O Princípio da entidade precisa ser respeitado para que o patrimônio dos sócios não se misture com o da empresa. Há casos em que o sócio usa o carro da empresa para ir a praia ou utiliza o caixa da empresa para pagar despesas pessoais.

Dr. Cícero dá uma solução para mitigar este risco, mas pondera a dificuldade de a colocar em prática:

A implantação de Controles internos e auditoria são necessários, mas que não ocorrem com frequência nas pequenas empresas devido, obviamente, à capacidade financeira.

Entretanto, existe uma forma de investir em startups para que o risco de comprometimento do patrimônio seja mitigado.

Formas de investir

Quando se pensa em investir em uma empresa, nosso primeiro pensamento é por meio da compra de uma participação acionária, entrando no contrato social da empresa.

O advogado Dr. Stenio Gonçalves, sócio da Stenio Gonçalves e Advogados Associados, lembra este fato, mas sugere alternativa mais recente:

“Para investir em uma empresa de capital fechado tínhamos somente uma opção: nos tornarmos sócios. Hoje contudo temos outra opção que é o investimento através da criação de uma Empresa Simples de Crédito (ESC) para a realização de operações de empréstimo, de financiamento e de desconto de títulos de crédito, exclusivamente com recursos próprios, tendo como contrapartes microempreendedores individuais, microempresas e empresas de pequeno porte.”

Dr. Gonçalves ainda compara o risco deste novo modelo com o anterior, ressaltando algumas vantagens:

“O risco desse tipo de relação tende a ser muito menor pois existe um vínculo forte entre as pessoas, tão forte que poderia levar a pessoa a ser sócia da empresa para nela investir. A ESC permite que o investimento possua garantias vinculadas e que possa haver inclusive inscrição em cadastros de crédito quanto aos títulos negociados”

Muitas startups e sites de equity crowdfunding, têm usado o mecanismo de dívida conversível para atrair investidores que antes receavam os riscos de perda de seus patrimônios pessoais. Esta dívida pode não ter despesa de juros, mas ter seu ganho atribuído à conversão desta em ações a um preço mais elevado que o valor inicial aplicado. A conversão pode se dar devido, por exemplo, a um evento de troca de controle.

Como avaliar uma empresa fechada?

Fazer uma adequada avaliação da empresa é fundamental para saber se a participação que está adquirindo está a um valor justo ou estaria cara.

Para avaliar uma empresa, comumente, utiliza-se dois enfoques: modelos de fluxo de caixa descontado e de múltiplos. Para a realização destes, é necessário que a empresa tenha registros contábeis confiáveis.

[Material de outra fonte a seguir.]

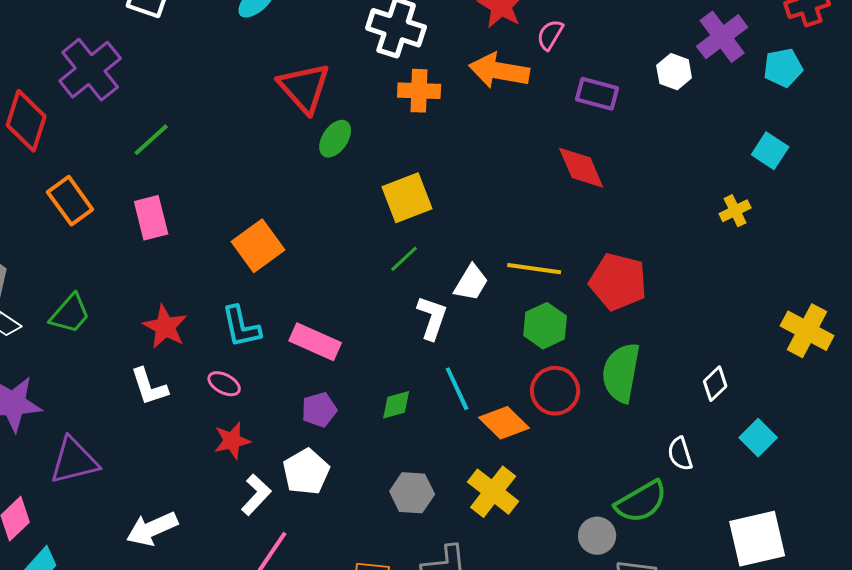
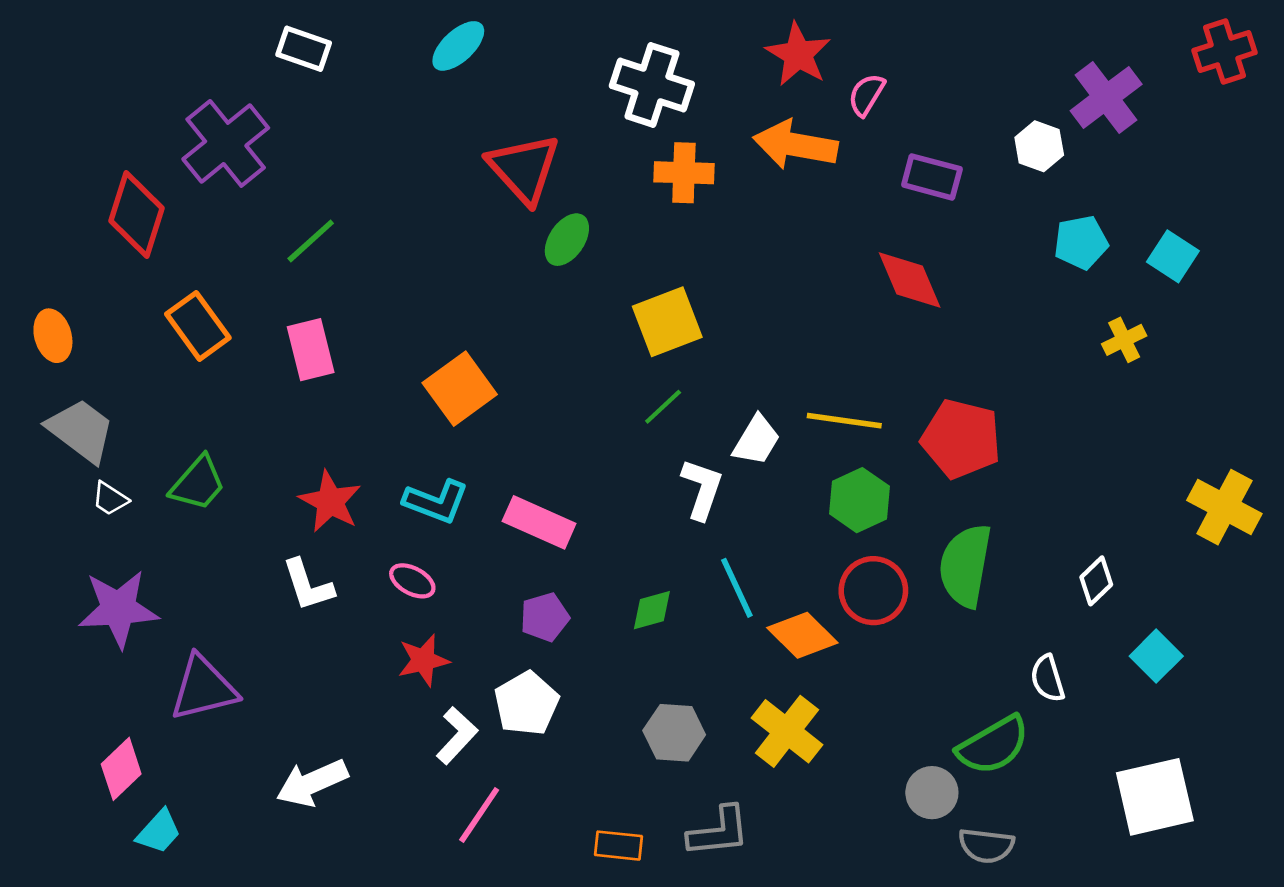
cyan pentagon: (783, 68) -> (1081, 242), moved
cyan L-shape: (241, 327) -> (436, 501), turned -57

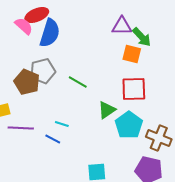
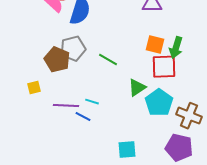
green arrow: (142, 37) -> (176, 48), moved, turned 60
orange square: (132, 54) -> (155, 45), moved
purple line: (21, 128) -> (66, 106), moved

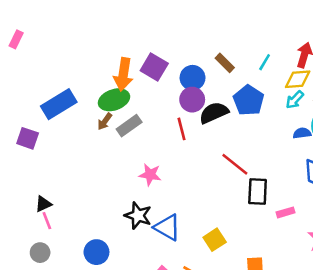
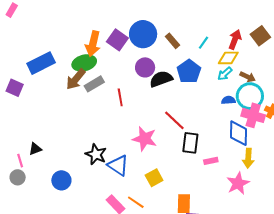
blue circle: (193, 78) -> (143, 34), moved, size x1.4
brown arrow: (105, 121) -> (76, 79), size x1.6
red line: (182, 129) -> (120, 97), moved
pink star: (150, 175) -> (145, 139), moved, size x1.4
black triangle: (43, 204) -> (35, 149), moved
pink line: (47, 221) -> (20, 161), moved

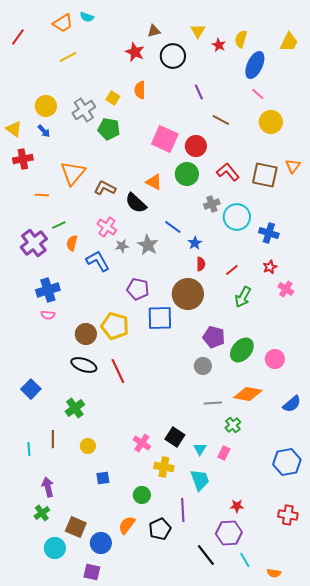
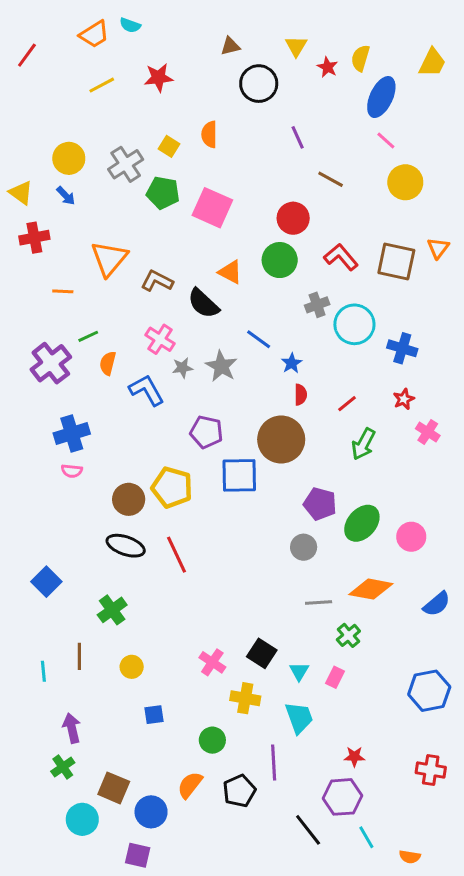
red star: (135, 52) -> (159, 78), moved, turned -30
pink square: (165, 139) -> (212, 208), moved

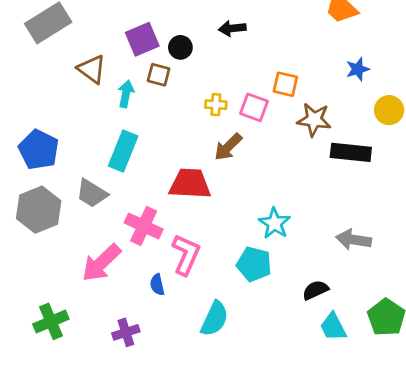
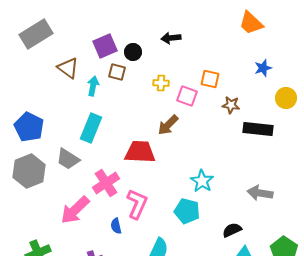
yellow cross: (216, 105) -> (161, 83), moved
brown star: (314, 120) -> (231, 105), size x0.7
pink cross: (144, 226) -> (106, 183), turned 32

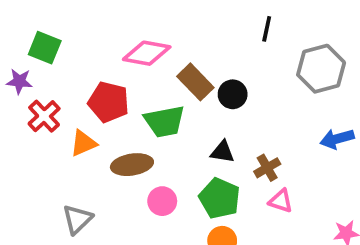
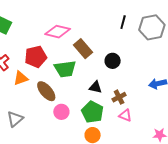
gray hexagon: (321, 69) -> (152, 27), moved
black circle: (233, 94) -> (113, 61), moved
red pentagon: (109, 102) -> (36, 57), turned -30
brown ellipse: (132, 165) -> (46, 91), turned 55

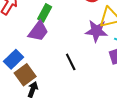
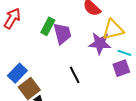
purple trapezoid: (38, 31) -> (62, 33), moved, turned -50

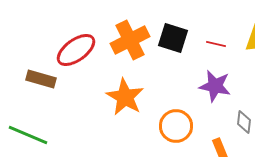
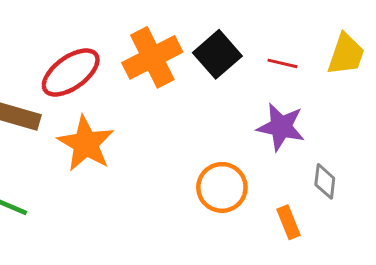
black square: (173, 38) -> (217, 54), turned 32
orange star: (125, 97) -> (86, 144), moved

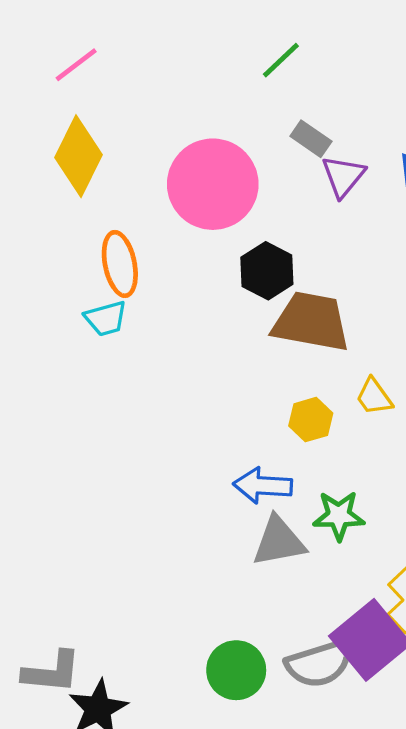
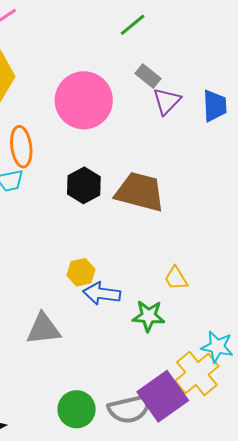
black hexagon: (267, 271) -> (84, 185), moved
yellow trapezoid: (374, 397) -> (176, 278), moved
yellow hexagon: (311, 420) -> (81, 272), moved
gray triangle: (279, 541) -> (43, 329), moved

No entanto, como destaca Dr Cícero:

A qualidade da informação Contábil nas pequenas empresas é um grande desafio para os administradores e investidores, na hora de evidenciar a realidade financeira da empresa.

Desta forma, muitas vezes são utilizados múltiplos de preço em relação à receita ou ao  resultado operacional antes de juros, impostos e depreciação (EBITDA). Esse enfoque é similar ao que já utilizamos quando vamos avaliar um imóvel e comparamos o preço/ m2 e  o comparamos com negociações recentes ou outros imóveis a venda na região.

O fato de usar o volume de receita recente (ou do EBITDA) reduz o risco de projeções com elevada incerteza.

Ainda assim, deve ser realizado um estudo profundo na empresa para avaliar seus números, para entender as vantagens competitivas dela, como ela deve elevar suas vendas nos próximos anos e o fluxo de caixa livre desta a valor presente.

Embora no investimento em empresa pequena você esteja mais próximo do dono, tendo eventualmente mais informação, os riscos envolvidos são significativamente maiores que o investimento em bolsa. Portanto, sua aplicação deve ser avaliada com muito cuidado e ser realizada apenas com parcela muito pequena do patrimônio, que possa ser perdida, e com todos os cuidados jurídicos para não comprometer o restante de seus bens com uma falha de seu sócio.

 

Michael Viriato é professor de finanças do Insper e sócio fundador da Casa do Investidor.